* AVAILABLE DATA:
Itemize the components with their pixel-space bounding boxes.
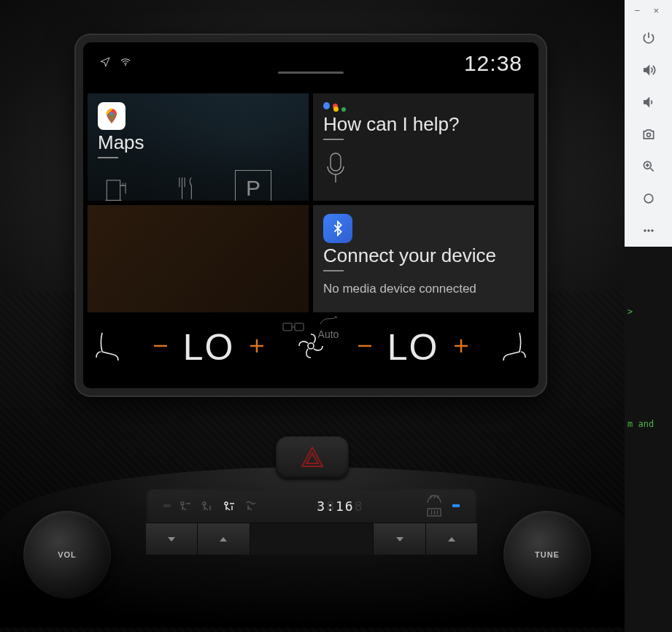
restaurant-icon[interactable]: [166, 169, 206, 201]
ac-left-down-button[interactable]: [146, 523, 198, 555]
ac-right-up-button[interactable]: [426, 523, 477, 555]
back-button[interactable]: [625, 182, 672, 215]
more-button[interactable]: [625, 215, 672, 247]
drag-handle[interactable]: [278, 72, 344, 74]
sync-icon[interactable]: [282, 321, 304, 335]
infotainment-screen: 12:38 Maps P: [83, 42, 538, 388]
recirculate-icon[interactable]: Auto: [317, 315, 339, 340]
emulator-close-button[interactable]: ×: [654, 7, 663, 16]
power-button[interactable]: [625, 22, 672, 54]
head-unit-bezel: 12:38 Maps P: [74, 34, 547, 397]
ac-control-panel: 88:88 3:16: [146, 489, 477, 555]
climate-bar: Auto LO LO: [88, 312, 534, 382]
lower-dashboard: 88:88 3:16 VOL TUNE: [0, 409, 625, 598]
car-dashboard: 12:38 Maps P: [0, 0, 625, 632]
media-card[interactable]: Connect your device No media device conn…: [313, 205, 534, 312]
bluetooth-icon: [323, 214, 352, 243]
volume-dial[interactable]: VOL: [23, 511, 111, 598]
svg-point-13: [181, 502, 184, 505]
rear-defrost-icon: [426, 507, 442, 517]
defrost-icons: [426, 494, 442, 517]
empty-card[interactable]: [88, 205, 309, 312]
microphone-icon[interactable]: [323, 150, 348, 185]
svg-point-0: [646, 133, 650, 136]
airflow-feet-icon: [200, 500, 215, 512]
media-subtitle: No media device connected: [323, 282, 524, 296]
svg-rect-10: [283, 323, 292, 331]
svg-rect-11: [295, 323, 304, 331]
emulator-toolbar: − ×: [625, 0, 672, 247]
svg-point-3: [644, 230, 646, 232]
svg-point-2: [644, 194, 653, 203]
sync-mode-label: Auto: [318, 328, 339, 340]
screenshot-button[interactable]: [625, 118, 672, 150]
wifi-icon: [120, 56, 131, 71]
media-title: Connect your device: [323, 244, 524, 267]
tune-dial[interactable]: TUNE: [503, 511, 591, 598]
ac-panel-gap: [250, 523, 374, 555]
ac-indicator-off: [163, 504, 171, 507]
airflow-mode-icons: [163, 500, 258, 512]
assistant-card[interactable]: How can I help?: [313, 93, 534, 201]
status-bar: 12:38: [83, 42, 538, 85]
svg-point-4: [647, 230, 649, 232]
svg-rect-16: [428, 509, 441, 516]
svg-point-14: [203, 502, 206, 505]
clock: 12:38: [464, 51, 522, 76]
google-maps-icon: [98, 102, 125, 130]
ac-display: 3:16: [317, 498, 354, 514]
front-defrost-icon: [426, 494, 442, 504]
ac-right-down-button[interactable]: [374, 523, 425, 555]
svg-point-12: [308, 343, 314, 349]
svg-point-5: [651, 230, 653, 232]
ac-left-up-button[interactable]: [198, 523, 250, 555]
svg-rect-8: [107, 180, 120, 201]
volume-down-button[interactable]: [625, 86, 672, 118]
svg-rect-9: [331, 153, 341, 171]
maps-card[interactable]: Maps P: [88, 93, 309, 201]
zoom-button[interactable]: [625, 150, 672, 182]
ac-indicator-on: [452, 504, 460, 507]
airflow-mix-icon: [222, 500, 236, 512]
airflow-defrost-feet-icon: [244, 500, 258, 512]
volume-up-button[interactable]: [625, 54, 672, 86]
assistant-title: How can I help?: [323, 113, 524, 136]
parking-icon[interactable]: P: [235, 170, 271, 201]
location-icon: [99, 56, 111, 71]
svg-point-6: [125, 64, 126, 66]
right-seat-button[interactable]: [499, 328, 528, 366]
ev-charging-icon[interactable]: [98, 169, 137, 201]
maps-title: Maps: [98, 131, 298, 154]
hazard-button[interactable]: [276, 436, 349, 479]
emulator-minimize-button[interactable]: −: [635, 7, 644, 16]
svg-point-15: [225, 502, 228, 505]
home-grid: Maps P: [88, 93, 534, 312]
airflow-face-icon: [178, 500, 193, 512]
climate-sync-row: Auto: [88, 315, 534, 340]
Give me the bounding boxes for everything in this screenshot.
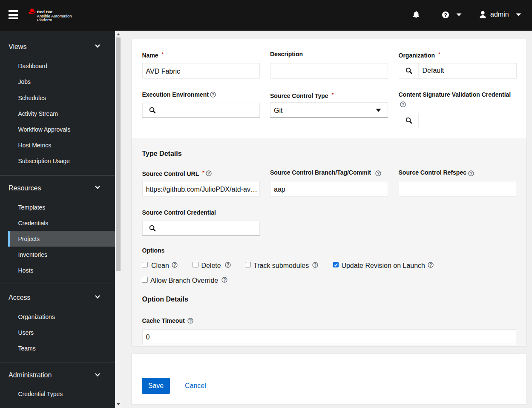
svg-text:?: ? [402,102,404,107]
svg-text:?: ? [377,171,380,175]
svg-text:?: ? [173,262,176,267]
svg-text:?: ? [429,262,432,267]
svg-text:?: ? [227,262,229,267]
svg-text:?: ? [207,171,210,175]
svg-text:?: ? [470,171,472,175]
svg-text:?: ? [212,92,214,97]
svg-text:?: ? [223,278,226,282]
svg-text:?: ? [314,262,316,267]
svg-text:?: ? [189,319,192,323]
svg-text:?: ? [444,12,447,18]
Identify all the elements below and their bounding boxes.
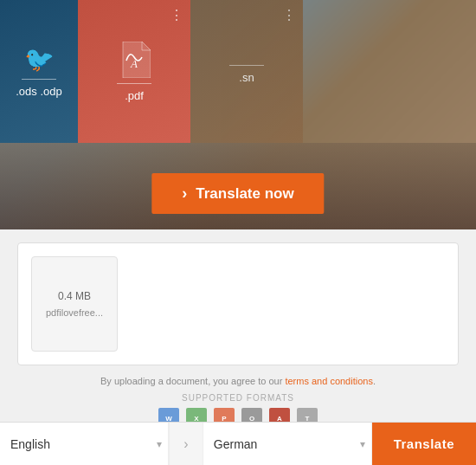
upload-box[interactable]: 0.4 MB pdfilovefree... (17, 242, 459, 365)
terms-prefix: By uploading a document, you agree to ou… (100, 376, 285, 386)
bottom-toolbar: English French Spanish German Italian ▾ … (0, 422, 476, 465)
card-extension-sn: .sn (239, 71, 254, 84)
bird-icon: 🐦 (24, 45, 55, 74)
card-extension-pdf: .pdf (125, 89, 144, 102)
supported-formats-label: SUPPORTED FORMATS (17, 393, 459, 403)
card-divider (22, 79, 56, 80)
target-language-select[interactable]: German French Spanish English Italian (203, 423, 372, 466)
menu-icon-sn: ⋮ (282, 7, 296, 23)
source-language-select[interactable]: English French Spanish German Italian (0, 423, 169, 466)
file-card-pdf: ⋮ A .pdf (78, 0, 190, 143)
terms-suffix: . (373, 376, 376, 386)
chevron-icon: › (182, 184, 187, 203)
file-card-ods: 🐦 .ods .odp (0, 0, 78, 143)
menu-icon: ⋮ (170, 7, 183, 23)
card-extension-ods: .ods .odp (16, 85, 62, 98)
card-divider-sn (229, 65, 264, 66)
file-cards: 🐦 .ods .odp ⋮ A .pdf ⋮ .sn (0, 0, 476, 143)
file-card-sn: ⋮ .sn (190, 0, 303, 143)
translate-now-button[interactable]: › Translate now (151, 173, 324, 214)
translate-now-label: Translate now (196, 185, 293, 203)
terms-text: By uploading a document, you agree to ou… (17, 376, 459, 386)
pdf-icon: A (118, 42, 151, 78)
source-language-wrap[interactable]: English French Spanish German Italian ▾ (0, 423, 169, 466)
banner: 🐦 .ods .odp ⋮ A .pdf ⋮ .sn › (0, 0, 476, 229)
translate-button[interactable]: Translate (372, 423, 476, 466)
card-divider-pdf (117, 83, 151, 84)
file-size: 0.4 MB (58, 290, 91, 302)
terms-link[interactable]: terms and conditions (285, 376, 373, 386)
file-thumbnail: 0.4 MB pdfilovefree... (31, 256, 118, 352)
target-language-wrap[interactable]: German French Spanish English Italian ▾ (203, 423, 372, 466)
translate-button-label: Translate (394, 436, 454, 451)
swap-icon: › (183, 436, 188, 452)
swap-languages-button[interactable]: › (169, 423, 203, 466)
file-name: pdfilovefree... (46, 307, 103, 318)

* PROBLEM DETAILS: Write the material above out again exactly as it reads, but don't carry over the pictures.

* OUTPUT OF THE EXERCISE:
Itemize the components with their pixel-space bounding boxes.
restaurant-icon[interactable]: [166, 169, 206, 201]
ac-left-down-button[interactable]: [146, 523, 198, 555]
ac-right-up-button[interactable]: [426, 523, 477, 555]
back-button[interactable]: [625, 182, 672, 215]
more-button[interactable]: [625, 215, 672, 247]
drag-handle[interactable]: [278, 72, 344, 74]
sync-icon[interactable]: [282, 321, 304, 335]
infotainment-screen: 12:38 Maps P: [83, 42, 538, 388]
recirculate-icon[interactable]: Auto: [317, 315, 339, 340]
emulator-close-button[interactable]: ×: [654, 7, 663, 16]
power-button[interactable]: [625, 22, 672, 54]
head-unit-bezel: 12:38 Maps P: [74, 34, 547, 397]
ac-control-panel: 88:88 3:16: [146, 489, 477, 555]
climate-bar: Auto LO LO: [88, 312, 534, 382]
lower-dashboard: 88:88 3:16 VOL TUNE: [0, 409, 625, 598]
car-dashboard: 12:38 Maps P: [0, 0, 625, 632]
media-card[interactable]: Connect your device No media device conn…: [313, 205, 534, 312]
bluetooth-icon: [323, 214, 352, 243]
volume-dial[interactable]: VOL: [23, 511, 111, 598]
svg-point-13: [181, 502, 184, 505]
rear-defrost-icon: [426, 507, 442, 517]
defrost-icons: [426, 494, 442, 517]
empty-card[interactable]: [88, 205, 309, 312]
microphone-icon[interactable]: [323, 150, 348, 185]
svg-point-0: [646, 133, 650, 136]
airflow-feet-icon: [200, 500, 215, 512]
media-subtitle: No media device connected: [323, 282, 524, 296]
svg-rect-10: [283, 323, 292, 331]
svg-rect-11: [295, 323, 304, 331]
emulator-toolbar: − ×: [625, 0, 672, 247]
svg-point-3: [644, 230, 646, 232]
svg-point-2: [644, 194, 653, 203]
sync-mode-label: Auto: [318, 328, 339, 340]
screenshot-button[interactable]: [625, 118, 672, 150]
wifi-icon: [120, 56, 131, 71]
media-title: Connect your device: [323, 244, 524, 267]
tune-dial[interactable]: TUNE: [503, 511, 591, 598]
ac-panel-gap: [250, 523, 374, 555]
ac-indicator-off: [163, 504, 171, 507]
airflow-mode-icons: [163, 500, 258, 512]
assistant-card[interactable]: How can I help?: [313, 93, 534, 201]
status-bar: 12:38: [83, 42, 538, 85]
svg-point-4: [647, 230, 649, 232]
svg-rect-16: [428, 509, 441, 516]
svg-point-14: [203, 502, 206, 505]
clock: 12:38: [464, 51, 522, 76]
google-maps-icon: [98, 102, 125, 130]
ac-display: 3:16: [317, 498, 354, 514]
front-defrost-icon: [426, 494, 442, 504]
ac-right-down-button[interactable]: [374, 523, 425, 555]
svg-point-12: [308, 343, 314, 349]
svg-point-5: [651, 230, 653, 232]
ac-left-up-button[interactable]: [198, 523, 250, 555]
svg-rect-8: [107, 180, 120, 201]
volume-down-button[interactable]: [625, 86, 672, 118]
svg-rect-9: [331, 153, 341, 171]
maps-card[interactable]: Maps P: [88, 93, 309, 201]
zoom-button[interactable]: [625, 150, 672, 182]
ac-indicator-on: [452, 504, 460, 507]
airflow-mix-icon: [222, 500, 236, 512]
airflow-defrost-feet-icon: [244, 500, 258, 512]
volume-up-button[interactable]: [625, 54, 672, 86]
assistant-title: How can I help?: [323, 113, 524, 136]
parking-icon[interactable]: P: [235, 170, 271, 201]
location-icon: [99, 56, 111, 71]
svg-point-6: [125, 64, 126, 66]
right-seat-button[interactable]: [499, 328, 528, 366]
ev-charging-icon[interactable]: [98, 169, 137, 201]
maps-title: Maps: [98, 131, 298, 154]
hazard-button[interactable]: [276, 436, 349, 479]
emulator-minimize-button[interactable]: −: [635, 7, 644, 16]
svg-point-15: [225, 502, 228, 505]
home-grid: Maps P: [88, 93, 534, 312]
airflow-face-icon: [178, 500, 193, 512]
climate-sync-row: Auto: [88, 315, 534, 340]
Give me the bounding boxes for everything in this screenshot.
svg-text:?: ? [402,102,404,107]
svg-text:?: ? [377,171,380,175]
svg-text:?: ? [173,262,176,267]
svg-text:?: ? [429,262,432,267]
svg-text:?: ? [227,262,229,267]
svg-text:?: ? [207,171,210,175]
svg-text:?: ? [470,171,472,175]
svg-text:?: ? [212,92,214,97]
svg-text:?: ? [223,278,226,282]
svg-text:?: ? [314,262,316,267]
svg-text:?: ? [189,319,192,323]
svg-text:?: ? [444,12,447,18]
Identify all the elements below and their bounding boxes.
upload-box[interactable]: 0.4 MB pdfilovefree... (17, 242, 459, 365)
terms-prefix: By uploading a document, you agree to ou… (100, 376, 285, 386)
bottom-toolbar: English French Spanish German Italian ▾ … (0, 422, 476, 465)
card-extension-sn: .sn (239, 71, 254, 84)
bird-icon: 🐦 (24, 45, 55, 74)
card-extension-pdf: .pdf (125, 89, 144, 102)
supported-formats-label: SUPPORTED FORMATS (17, 393, 459, 403)
card-divider (22, 79, 56, 80)
target-language-select[interactable]: German French Spanish English Italian (203, 423, 372, 466)
menu-icon-sn: ⋮ (282, 7, 296, 23)
source-language-select[interactable]: English French Spanish German Italian (0, 423, 169, 466)
file-card-pdf: ⋮ A .pdf (78, 0, 190, 143)
terms-suffix: . (373, 376, 376, 386)
chevron-icon: › (182, 184, 187, 203)
file-card-ods: 🐦 .ods .odp (0, 0, 78, 143)
menu-icon: ⋮ (170, 7, 183, 23)
card-extension-ods: .ods .odp (16, 85, 62, 98)
card-divider-sn (229, 65, 264, 66)
file-cards: 🐦 .ods .odp ⋮ A .pdf ⋮ .sn (0, 0, 476, 143)
file-card-sn: ⋮ .sn (190, 0, 303, 143)
translate-now-button[interactable]: › Translate now (151, 173, 324, 214)
translate-now-label: Translate now (196, 185, 293, 203)
terms-text: By uploading a document, you agree to ou… (17, 376, 459, 386)
pdf-icon: A (118, 42, 151, 78)
source-language-wrap[interactable]: English French Spanish German Italian ▾ (0, 423, 169, 466)
banner: 🐦 .ods .odp ⋮ A .pdf ⋮ .sn › (0, 0, 476, 229)
translate-button[interactable]: Translate (372, 423, 476, 466)
card-divider-pdf (117, 83, 151, 84)
file-size: 0.4 MB (58, 290, 91, 302)
terms-link[interactable]: terms and conditions (285, 376, 373, 386)
file-thumbnail: 0.4 MB pdfilovefree... (31, 256, 118, 352)
target-language-wrap[interactable]: German French Spanish English Italian ▾ (203, 423, 372, 466)
translate-button-label: Translate (394, 436, 454, 451)
swap-icon: › (183, 436, 188, 452)
swap-languages-button[interactable]: › (169, 423, 203, 466)
file-name: pdfilovefree... (46, 307, 103, 318)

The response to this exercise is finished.